AI is based on replicating human intelligence in machine control systems, enabling them to perform tasks that require human cognitive abilities (perception, learning, reasoning, and problem-solving). AI encompasses various methodologies and technologies such as ML, natural language processing, computer vision, and robotics, and GenAI further extends these capabilities with rapid creativity previously unavailable to humans [72].
Generative AI development in AI-based DTs for predictive maintenance fault diagnosis benefits the community by increasing industrial efficiency, reducing operational costs and improving safety. By enabling early fault detection, it minimizes unexpected equipment failures, leading to fewer disruptions in key sectors such as manufacturing, energy, and transportation. The technology supports sustainability efforts by optimizing resource utilization, reducing waste, and extending machine life. Small- and medium-sized enterprises benefit from cost-effective predictive maintenance solutions that were previously available only to large corporations. The workforce also benefits from AI-assisted maintenance by reducing unsafe manual checks and freeing skilled professionals to focus on higher-value tasks. From a managerial perspective, integrating Generative AI with DTs requires a shift to data-driven decision-making, which requires investment in AI knowledge and infrastructure. Managers must ensure ethical AI implementation, balancing automation with human oversight to maintain accountability and transparency. Real-time insights from DTs enable proactive maintenance planning, improved asset utilization, and reduced downtime. Additionally, industries adopting this technology gain competitive advantage by improving service reliability and customer satisfaction. Overall, the advancement of Generative AI in DTs aligns with the Industry 5.0 vision of human-centric, sustainable, and resilient industrial ecosystems [73].
Introducing Generative AI into AI-based DTs for fault diagnosis and predictive maintenance in Industry 4.0/5.0 raises several difficulties and scientific questions beyond the usual technical AI challenges. One major issue is the interpretability of AI-generated insights—how can engineers and decision-makers trust and understand the synthetic fault scenarios generated by AI models? There is also a concern about data authenticity and bias, as synthetic data might reinforce existing biases in training datasets, leading to skewed predictions. A key scientific question is how to balance the trade-off between real-world physics-based models and AI-generated simulations to ensure reliability without excessive computational costs. The integration of Generative AI with human decision-making poses an epistemological challenge: to what extent should AI-driven insights override human expertise in maintenance decisions? Ethical considerations arise when AI is used to automate critical fault diagnosis, particularly regarding accountability in cases of incorrect predictions leading to safety risks or economic losses. Standardization remains an unresolved issue—how can industries establish universal guidelines for using Generative AI in DTs across different sectors? Organizational resistance is another difficulty, as industries must overcome skepticism from stakeholders who may not fully trust AI-generated diagnostics.
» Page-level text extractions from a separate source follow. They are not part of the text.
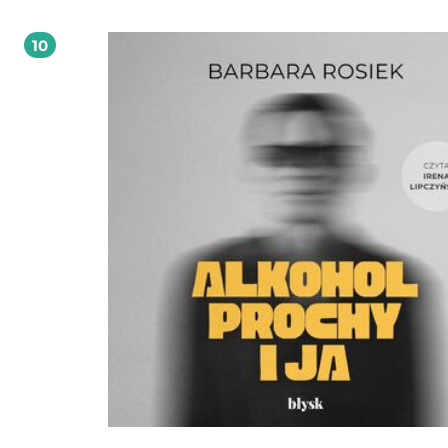
pracuje w branży filmowej i telewizyjnej. Współpracowała jako asystentka reżys
Marcina Wrony, Macieja Sobocińskiego (polska edycja Saturday Night Live) i Mar
10
Ziębińskiego. Dotychczas zajmowała się pisaniem reportaży (w tym głośnych Bal
który niszczy i Porwania), a także pracowała przy scenariuszach wielu polskich 
Audiobook zrealizowano przy wsparciu narzędzi AI.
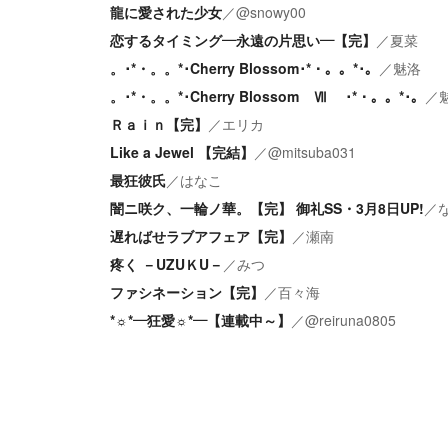
龍に愛された少女
／
@snowy00
恋するタイミング―永遠の片思い―【完】
／
夏菜
。･*・。。*･Cherry Blossom･*・。。*･。
／
魅洛
。･*・。。*･Cherry Blossom Ⅶ ･*・。。*･。
／
Ｒａｉｎ【完】
／
エリカ
Like a Jewel 【完結】
／
@mitsuba031
最狂彼氏
／
はなこ
闇ニ咲ク、一輪ノ華。【完】 御礼SS・3月8日UP!
／
遅ればせラブアフェア【完】
／
瀬南
疼く －UZUＫU－
／
みつ
ファシネーション【完】
／
百々海
*☼*―狂愛☼*―【連載中～】
／
@reiruna0805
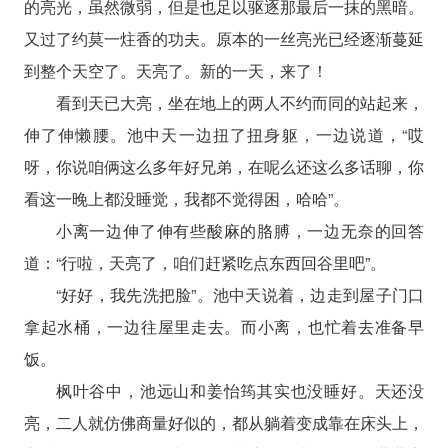
的亮光，虽然微弱，但是也足以驱逐那最后一抹的黑暗。
又过了约莫一炷香的功夫。原本的一丝亮光已经逐渐蔓延
到整个天空了。天亮了。新的一天，来了！
看到天已大亮，坐在地上的两人不约而同的站起来，
伸了伸懒腰。池中天一边扭了扭身躯，一边说道，“哎
呀，你说咱俩这么多年好兄弟，在呢么还这么多话聊，你
看这一晚上都没睡觉，我都不觉得困，哈哈”。
小离一边伸了伸有些酸麻的胳膊，一边无奈的回答
道：“行啦，天亮了，咱们赶紧吃点东西回谷里吧”。
“好好，我先洗把脸”。池中天说着，边走到屋子门口
拿起水桶，一边往屋里走去。而小离，也忙着去准备早
饭。
枫叶谷中，池远山和姜怡筠其实也没睡好。天还没
亮，二人就仿佛商量好似的，都从躺着变成靠在床头上，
The scalability of this approach in highly diverse industrial settings raises scientific questions about adaptability—how can generative models generalize across different machine types and operational environments? Additionally, regulatory and compliance concerns present challenges, as industries must ensure AI-driven fault diagnosis meets safety and legal requirements. The economic implications of adopting Generative AI for predictive maintenance need further exploration—how can businesses quantify the long-term cost savings and return on investment from implementing these advanced AI-driven systems [74]?
Improved fault diagnostics and data augmentation for robust models enables faster and more reliable detection of anomalies in real time based on live sensor data, identifying patterns that indicate, for example, early signs of equipment degradation. This allows maintenance schedules to be dynamically adjusted based on real-time information, on the one hand avoiding downtime and on the other reducing unnecessary maintenance. Clear, explainable GenAI models with easily interpretable results/hints are key to earning operator trust and ensuring that generative AI-based fault predictions are consistent with expert knowledge. Combining AI-generated insights with expert judgment improves decision-making, ensuring that maintenance personnel can verify and refine GenAI-based fault diagnosis recommendations. For these reasons, protecting sensor communications, databases, and GenAI algorithms from attacks and data manipulation is essential to maintaining reliable predictions [75].
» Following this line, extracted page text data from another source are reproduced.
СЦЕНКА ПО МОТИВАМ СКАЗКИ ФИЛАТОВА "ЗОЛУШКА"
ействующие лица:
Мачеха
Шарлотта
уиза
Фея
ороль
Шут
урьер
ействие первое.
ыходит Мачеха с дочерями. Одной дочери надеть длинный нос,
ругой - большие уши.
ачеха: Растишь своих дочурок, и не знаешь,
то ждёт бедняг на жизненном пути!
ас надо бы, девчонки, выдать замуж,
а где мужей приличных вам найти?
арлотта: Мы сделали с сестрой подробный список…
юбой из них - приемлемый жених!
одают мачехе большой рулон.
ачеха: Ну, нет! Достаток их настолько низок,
4.1. Limitations of Current Solutions and Concepts

The modernity of technologies using GenAI in AI-based DTs for fault diagnostics brings with it a number of limitations that must be taken into account when planning, building, operating, modernizing, and decommissioning/replacing such systems. They are presented in Table 5.
Overcoming the above limitations, even partially, will increase the effectiveness of the discussed group of systems and accelerate their full implementation [76,77].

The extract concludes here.